Posted 05 October 2011 - 09:21 AM

Team name:
FIRUNDRA (Temp)

Project name:
MMORPG



Brief description:
This project is to make a MMORPG game. We want to have things like real guild control and super quests. We have global servers ready to launch and the best game engine there is. The game will have everything a normal MMORPG has but much much more and users can use real cash to buy items that are worth a lot of money ingame. The game is free to play that is funded by in game shop that uses real money and advertisements on the web site/forum.

Target aim:
The studio owns 51% of the game the rest is divided between the developers. This is to keep the game secure and will fund future projects.

Compensation:
You will get a fair share of the profits.

Technology:
Animation and map making. 3ds Max etc.

Talent needed:

Skills needed;
Python
C++
Linux
3ds Max
Maya
An an interest in MMORPGs
Story (Quest) making.
PHP/MySQL with payment gateway experience.




Team structure:
Me, Server Developer / Head Dev. I am learning to code Python at the moment and will be taking a course on C++ and game design.
Aaron, Learning and will be making maps and stuff.
Matt, Not sure.

We are looking for 4-15 people on this project.

Website:
FIRUNDRA.NET

Contacts:
Forum PM @ FIRUNDRA.NET

Previous Work by Team:
I have worked on multiple FPS games and a 2D MMORPG.
Matt has made mods for MineCraft.
Aaron is a newb as I said he is learning on the job.

Additional Info:
We are writing story line atm. We are working on the back-end first. You will need some sort of interest in MMOs.

Feedback:
Any thing you need please ask. Constructive criticism welcome.
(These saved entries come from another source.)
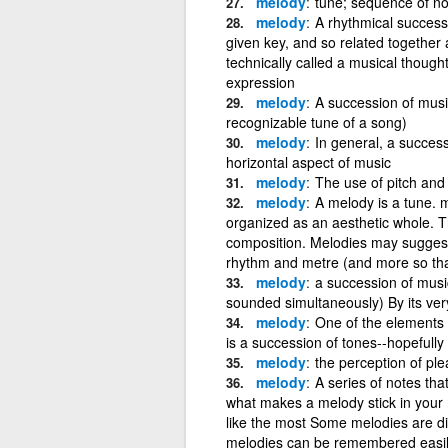
melody
tune; sequence of no
melody
A rhythmical successi
given key, and so related together 
technically called a musical thought
expression
melody
A succession of musi
recognizable tune of a song)
melody
In general, a success
horizontal aspect of music
melody
The use of pitch and
melody
A melody is a tune. 
organized as an aesthetic whole. Th
composition. Melodies may suggest
rhythm and metre (and more so tha
melody
a succession of musi
sounded simultaneously) By its ve
melody
One of the elements
is a succession of tones--hopefully
melody
the perception of pl
melody
A series of notes tha
what makes a melody stick in your
like the most Some melodies are di
melodies can be remembered easily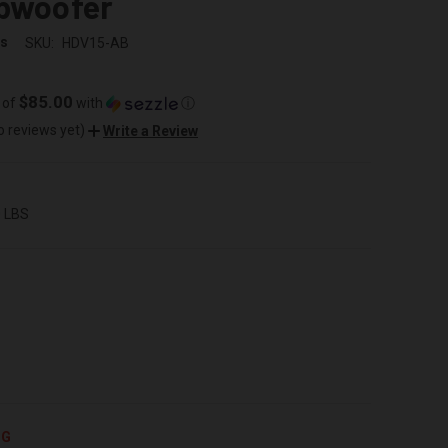
ubwoofer
ss
SKU:
HDV15-AB
$85.00
 of
with
ⓘ
o reviews yet)
Write a Review
0 LBS
NG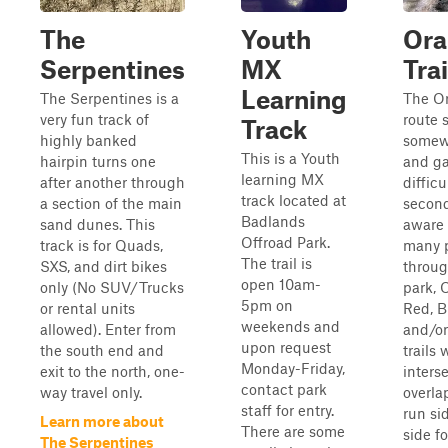
The
Youth
Ora
Serpentines
MX
Trai
Learning
The Serpentines is a
The O
very fun track of
route s
Track
highly banked
somew
This is a Youth
hairpin turns one
and ga
learning MX
after another through
difficu
track located at
a section of the main
second
Badlands
sand dunes. This
aware 
Offroad Park.
track is for Quads,
many 
The trail is
SXS, and dirt bikes
throug
open 10am-
only (No SUV/Trucks
park, 
5pm on
or rental units
Red, B
weekends and
allowed). Enter from
and/or
upon request
the south end and
trails w
Monday-Friday,
exit to the north, one-
interse
contact park
way travel only.
overla
staff for entry.
run si
Learn more about
There are some
side fo
The Serpentines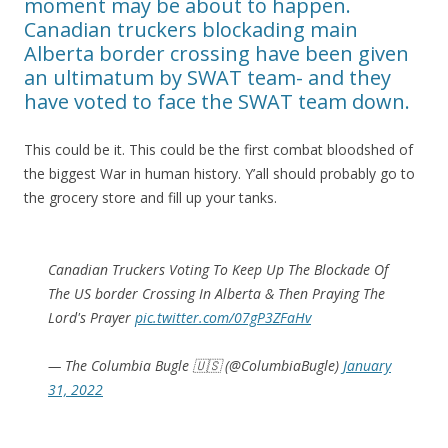
moment may be about to happen.
Canadian truckers blockading main
Alberta border crossing have been given
an ultimatum by SWAT team- and they
have voted to face the SWAT team down.
This could be it. This could be the first combat bloodshed of
the biggest War in human history. Y’all should probably go to
the grocery store and fill up your tanks.
Canadian Truckers Voting To Keep Up The Blockade Of
The US border Crossing In Alberta & Then Praying The
Lord's Prayer
pic.twitter.com/07gP3ZFaHv
— The Columbia Bugle 🇺🇸 (@ColumbiaBugle)
January
31, 2022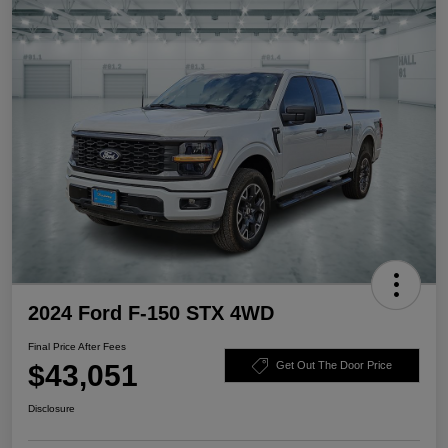
2024 Ford F-150 STX 4WD
Final Price After Fees
$43,051
Get Out The Door Price
Disclosure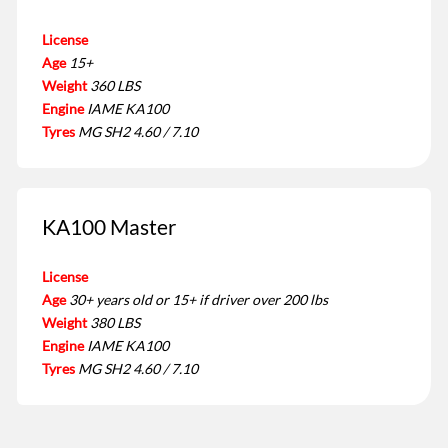
License
Age
15+
Weight
360 LBS
Engine
IAME KA100
Tyres
MG SH2 4.60 / 7.10
KA100 Master
License
Age
30+ years old or 15+ if driver over 200 lbs
Weight
380 LBS
Engine
IAME KA100
Tyres
MG SH2 4.60 / 7.10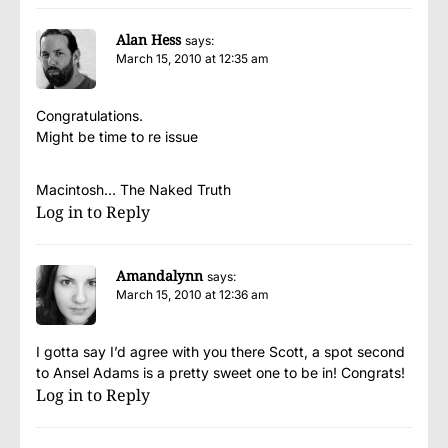
Alan Hess
says:
March 15, 2010 at 12:35 am
Congratulations.
Might be time to re issue
Macintosh… The Naked Truth
Log in to Reply
Amandalynn
says:
March 15, 2010 at 12:36 am
I gotta say I’d agree with you there Scott, a spot second
to Ansel Adams is a pretty sweet one to be in! Congrats!
Log in to Reply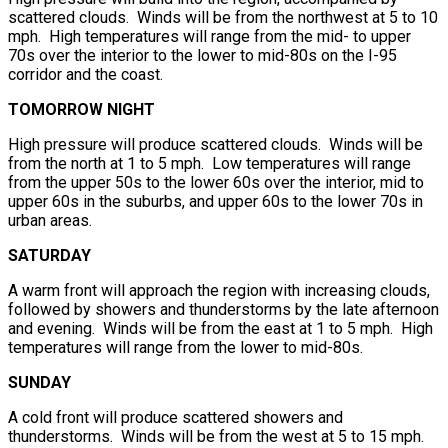
scattered clouds. Winds will be from the northwest at 5 to 10
mph. High temperatures will range from the mid- to upper
70s over the interior to the lower to mid-80s on the I-95
corridor and the coast.
TOMORROW NIGHT
High pressure will produce scattered clouds. Winds will be
from the north at 1 to 5 mph. Low temperatures will range
from the upper 50s to the lower 60s over the interior, mid to
upper 60s in the suburbs, and upper 60s to the lower 70s in
urban areas.
SATURDAY
A warm front will approach the region with increasing clouds,
followed by showers and thunderstorms by the late afternoon
and evening. Winds will be from the east at 1 to 5 mph. High
temperatures will range from the lower to mid-80s.
SUNDAY
A cold front will produce scattered showers and
thunderstorms. Winds will be from the west at 5 to 15 mph.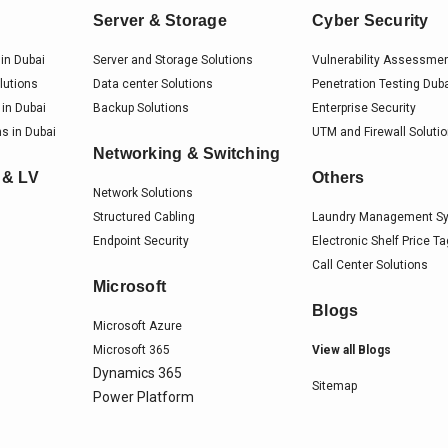
Server & Storage
Cyber Security
in Dubai
Server and Storage Solutions
Vulnerability Assessme
lutions
Data center Solutions
Penetration Testing Dub
 in Dubai
Backup Solutions
Enterprise Security
s in Dubai
UTM and Firewall Soluti
Networking & Switching
 & LV
Others
Network Solutions
Structured Cabling
Laundry Management S
Endpoint Security
Electronic Shelf Price T
Call Center Solutions
Microsoft
Blogs
Microsoft Azure
Microsoft 365
View all Blogs
Dynamics 365
Sitemap
Power Platform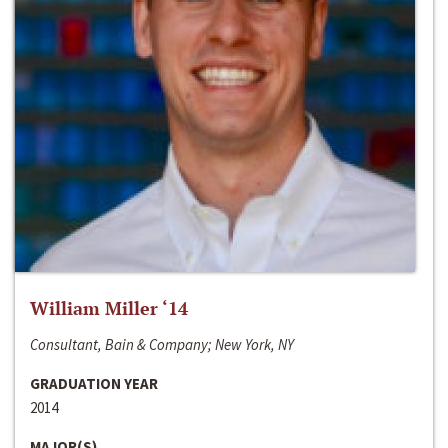
William Miller ‘14
Consultant, Bain & Company; New York, NY
GRADUATION YEAR
2014
MAJOR(S)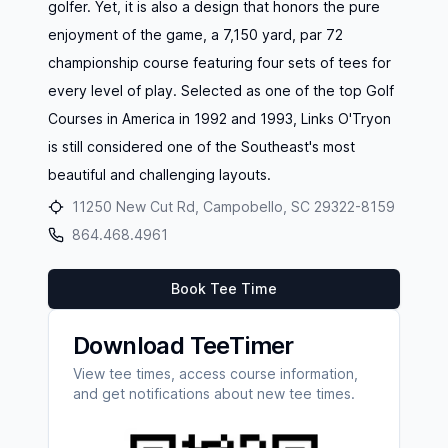
golfer. Yet, it is also a design that honors the pure
enjoyment of the game, a 7,150 yard, par 72
championship course featuring four sets of tees for
every level of play. Selected as one of the top Golf
Courses in America in 1992 and 1993, Links O'Tryon
is still considered one of the Southeast's most
beautiful and challenging layouts.
11250 New Cut Rd, Campobello, SC 29322-8159
864.468.4961
Book Tee Time
Download TeeTimer
View tee times, access course information,
and get notifications about new tee times.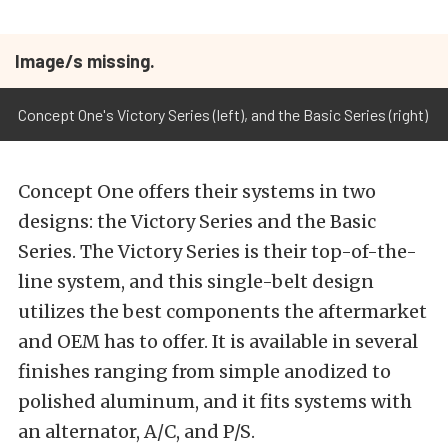
Image/s missing.
Concept One's Victory Series (left), and the Basic Series (right)
Concept One offers their systems in two
designs: the Victory Series and the Basic
Series. The Victory Series is their top-of-the-
line system, and this single-belt design
utilizes the best components the aftermarket
and OEM has to offer. It is available in several
finishes ranging from simple anodized to
polished aluminum, and it fits systems with
an alternator, A/C, and P/S.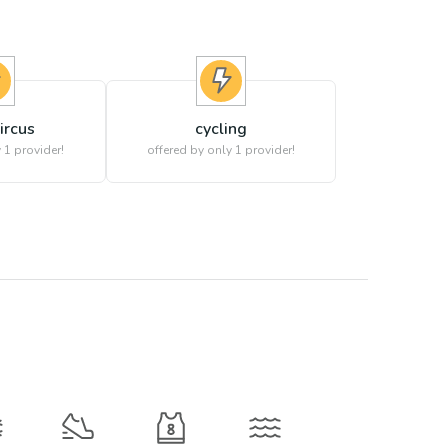
circus
cycling
 1 provider!
offered by only 1 provider!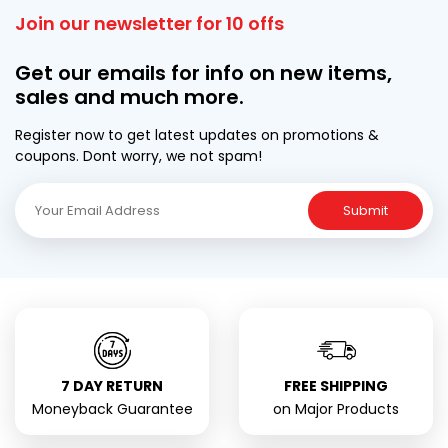
Join our newsletter for 10 offs
Get our emails for info on new items,
sales and much more.
Register now to get latest updates on promotions &
coupons. Dont worry, we not spam!
Submit
7 DAY RETURN
FREE SHIPPING
Moneyback Guarantee
on Major Products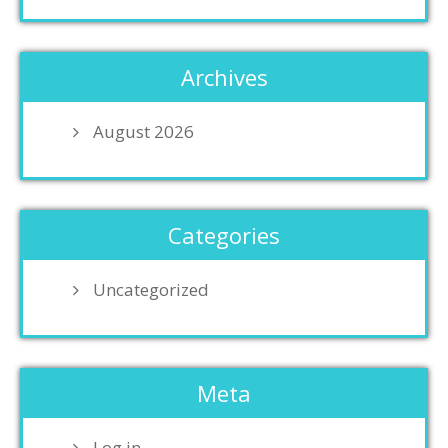
Archives
August 2026
Categories
Uncategorized
Meta
Log in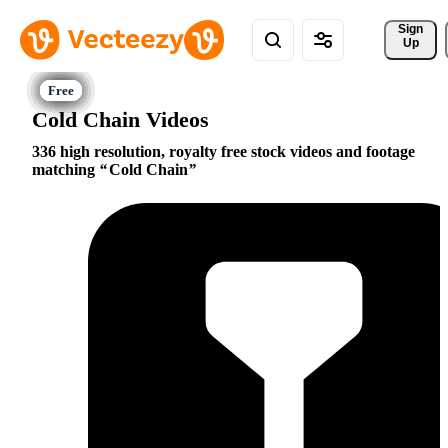
Sign 
Up
Cold Chain Videos
336 high resolution, royalty free stock videos and footage
matching
Cold Chain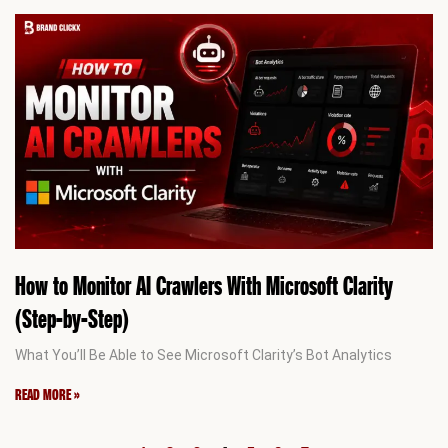
How to Monitor AI Crawlers With Microsoft Clarity
(Step-by-Step)
What You’ll Be Able to See Microsoft Clarity’s Bot Analytics
READ MORE »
Please note. This project is mostly under cover at this time. If you are very interested I can add you to the dev list on our forum.


Thank you.


Jack,

Sponsor:

#2 rogerdv   Members   -  Reputation: 294

Posted 07 October 2011 - 05:54 AM

What engine are you using? Your technology description is a bit vague to me.

#3 Zethariel   Members   -  Reputation: 310

Posted 07 October 2011 - 06:09 AM

What engine are you using? Your technology description is a bit vague to me.


I think this will answer your question

We have global servers ready to launch and the best game engine there is.
(...)
Python
C++
Linux
3ds Max
Maya
An an interest in MMORPGs
Story (Quest) making.
PHP/MySQL with payment gateway experience
(...)
This project is mostly under cover at this time


Simply amazing post. Please, Jackster,read this before you continue.

Also, how can you own 51% of a game that does not exist (even as a design)? Are you a formal company?
Disclaimer: Each my post is intended as an attempt of helping and/or brining some meaningfull insight to the topic at hand. Due to my nature, my good intentions will not always be plainly visible. I apologise in advance and assure I mean no harm and do not intend to insult anyone, unless stated otherwise

Homepage (Under Construction)

Check my profile for funny D&D/WH FRP quotes :)

#4 D_987   Members   -  Reputation: 109

Posted 07 October 2011 - 06:33 AM

This project is to make a MMORPG game. We want to have things like real guild control and super quests.


What is a 'super quest'?

We have global servers ready to launch and the best game engine there is.


Greater explanation needed.

The game will have everything a normal MMORPG has but much much more


Like what?

I have worked on multiple FPS games and a 2D MMORPG.


Any videos or images of these games? You don't even mention them by name or what your role in development was.

Aaron is a newb as I said he is learning on the job.


So this guy will be 'making maps and stuff' yet he has never developed anything before?

We are writing story line atm. We are working on the back-end first. You will need some sort of interest in MMOs.


It always blows my mind when people post on these kinds of forums and use informal language when attempting to interest potential team-members. The use of 'atm' looks awful.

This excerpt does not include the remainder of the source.